Outsourced apprenticeships are a uniquely American model for apprenticeships, where service providers like call centers, marketing firms, software development shops and others decide to differentiate not only based on services, but also based on provision of purpose-trained entry-level talent. Unlike traditional apprenticeship models, employers don’t need to worry about bringing apprentices on-site and managing them; in these models, apprentices sit at the service provider doing client work, proving their ability to do the job, reducing hiring friction with every passing day until they’re hired by clients.
America leads the world in many areas and outsourcing is one of them. Outsourced apprenticeships are an opportunity for America to leapfrog into leadership in alternative pathways to good jobs. All it will take is service providers to recognize that clients will welcome and pay for the additional value of talent provision. We foresee such models emerging across a range of industries and intend to invest in companies ideally positioned to launch them.
All of these next generation last-mile training businesses will deliver education and training – predominantly technical/digital training as well as soft-skills where employers also see a major gap. They’ll also be highly driven by technology; technology will be utilized to source, assess and screen talent – increasingly via methods that resemble science fiction more than traditional HR practices – as well as to match talent to employers and positions.

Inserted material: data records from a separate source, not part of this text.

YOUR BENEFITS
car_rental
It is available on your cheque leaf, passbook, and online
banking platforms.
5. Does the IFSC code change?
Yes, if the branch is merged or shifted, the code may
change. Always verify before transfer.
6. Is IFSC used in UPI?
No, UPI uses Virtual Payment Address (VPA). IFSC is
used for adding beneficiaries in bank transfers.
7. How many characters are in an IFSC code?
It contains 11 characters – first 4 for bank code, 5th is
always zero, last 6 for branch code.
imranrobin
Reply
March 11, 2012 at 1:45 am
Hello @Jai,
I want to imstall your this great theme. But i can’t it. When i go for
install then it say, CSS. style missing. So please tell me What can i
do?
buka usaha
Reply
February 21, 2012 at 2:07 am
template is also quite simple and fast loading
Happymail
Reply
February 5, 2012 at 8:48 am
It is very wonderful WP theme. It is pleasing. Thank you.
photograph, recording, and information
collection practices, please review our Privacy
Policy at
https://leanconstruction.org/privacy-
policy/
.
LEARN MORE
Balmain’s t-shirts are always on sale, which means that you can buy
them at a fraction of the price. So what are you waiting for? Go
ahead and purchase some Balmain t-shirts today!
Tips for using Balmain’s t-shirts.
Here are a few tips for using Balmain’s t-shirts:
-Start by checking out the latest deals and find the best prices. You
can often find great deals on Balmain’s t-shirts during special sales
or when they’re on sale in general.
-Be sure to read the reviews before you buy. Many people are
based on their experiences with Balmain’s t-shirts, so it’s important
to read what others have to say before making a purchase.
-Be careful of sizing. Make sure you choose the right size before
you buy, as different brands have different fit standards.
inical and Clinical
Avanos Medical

But they’re not EdTech businesses as much as they are full-stack solutions for both candidates and employers: candidates receive guaranteed pathways to employment that are not only free – they’re paid to do it; and employers are able to ascertain talent and fit before hiring.
While last-mile solutions can help alleviate the student loan debt and underemployment plaguing Millennials (and which put Gen Z in similar peril), they also have the potential to serve two other important social purposes. The first is diversity.

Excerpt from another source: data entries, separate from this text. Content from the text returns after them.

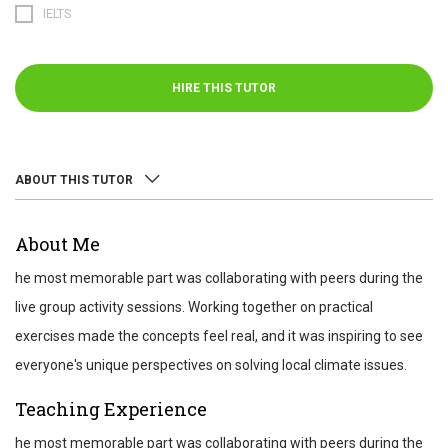
IELTS
HIRE THIS TUTOR
ABOUT THIS TUTOR
ABOUT
About Me
REVIEWS
he most memorable part was collaborating with peers during the
TEST SCORES
live group activity sessions. Working together on practical
exercises made the concepts feel real, and it was inspiring to see
everyone's unique perspectives on solving local climate issues.
Teaching Experience
he most memorable part was collaborating with peers during the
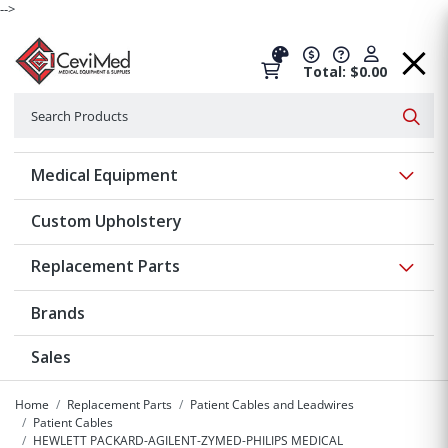
-->
Total: $0.00
Search
Searc
Show 
Medical Equipment
Custom Upholstery
Show 
Replacement Parts
Brands
Sales
Home
Replacement Parts
Patient Cables and Leadwires
Patient Cables
HEWLETT PACKARD-AGILENT-ZYMED-PHILIPS MEDICAL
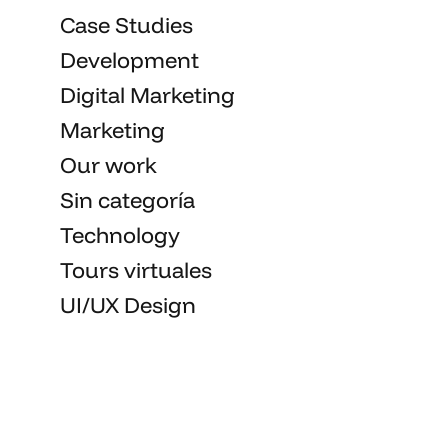
Case Studies
Development
Digital Marketing
Marketing
Our work
Sin categoría
Technology
Tours virtuales
UI/UX Design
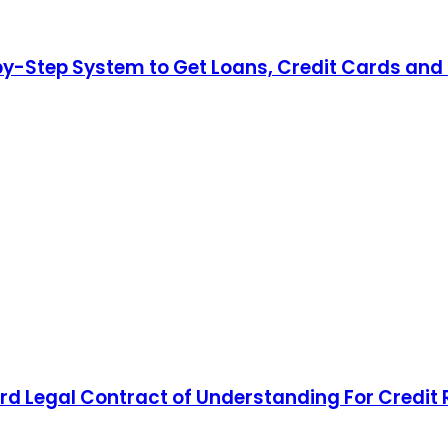
by-Step System to Get Loans, Credit Cards and 
d Legal Contract of Understanding For Credit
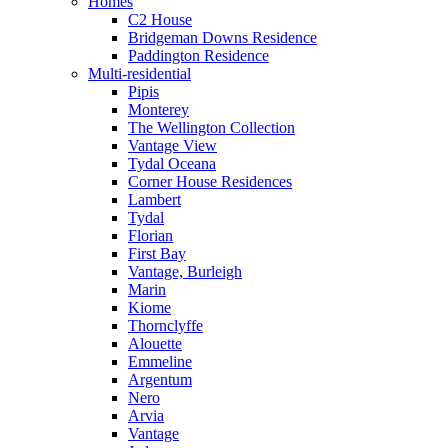
Homes
C2 House
Bridgeman Downs Residence
Paddington Residence
Multi-residential
Pipis
Monterey
The Wellington Collection
Vantage View
Tydal Oceana
Corner House Residences
Lambert
Tydal
Florian
First Bay
Vantage, Burleigh
Marin
Kiome
Thornclyffe
Alouette
Emmeline
Argentum
Nero
Arvia
Vantage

Just as last-mile providers have their finger on the pulse of the skill needs of their clients, they can do the same for other needs, like diversity. Last-mile providers are sourcing and launching cohorts that directly address skill needs, as well as diversity needs.
The second is retraining and reskilling of older, displaced workers. For generations, college classrooms were the sole option provided to such workers. But we’re unlikely to engage those workers in greatest need of reskilling if college classrooms – environments where they were previously unsuccessful – are the sole, or even initial modality. As last-mile training models are in simulated or actual workplaces, they are much more accessible to displaced workers.

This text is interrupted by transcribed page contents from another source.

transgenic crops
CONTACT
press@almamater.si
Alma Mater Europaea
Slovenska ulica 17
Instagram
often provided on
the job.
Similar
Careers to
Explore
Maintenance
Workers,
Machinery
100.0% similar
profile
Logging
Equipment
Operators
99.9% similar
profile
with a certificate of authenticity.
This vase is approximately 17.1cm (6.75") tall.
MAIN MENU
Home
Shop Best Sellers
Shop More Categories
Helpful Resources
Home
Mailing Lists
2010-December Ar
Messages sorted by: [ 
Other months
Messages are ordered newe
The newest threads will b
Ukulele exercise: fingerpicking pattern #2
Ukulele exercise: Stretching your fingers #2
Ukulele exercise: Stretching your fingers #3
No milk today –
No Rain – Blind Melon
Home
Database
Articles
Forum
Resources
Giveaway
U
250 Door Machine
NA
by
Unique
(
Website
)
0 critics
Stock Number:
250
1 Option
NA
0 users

Finally, the emergence of last-mile full-stack solutions like outsourced apprenticeships raises the question of whether enterprises might not only seek to outsource entry-level hiring, but all hiring. Why even hire an experienced worker from outside the company if there’s an intermediary willing to source, assess and screen, upskill, match, and provide workers on a no-risk trial basis? As sourcing, screening, skill-building, and matching technologies become more advanced, why not offload the risk of a bad hire to an outsourced talent partner? Most employers would willingly pay a premium to reduce the risk of bad hires, or even mediocre hires. If the market does evolve in this direction, education investors with a full-stack focus have the potential to create value in every sector of the economy, making traditional investment categories of “edtech” seem not only naïve, but also quaint.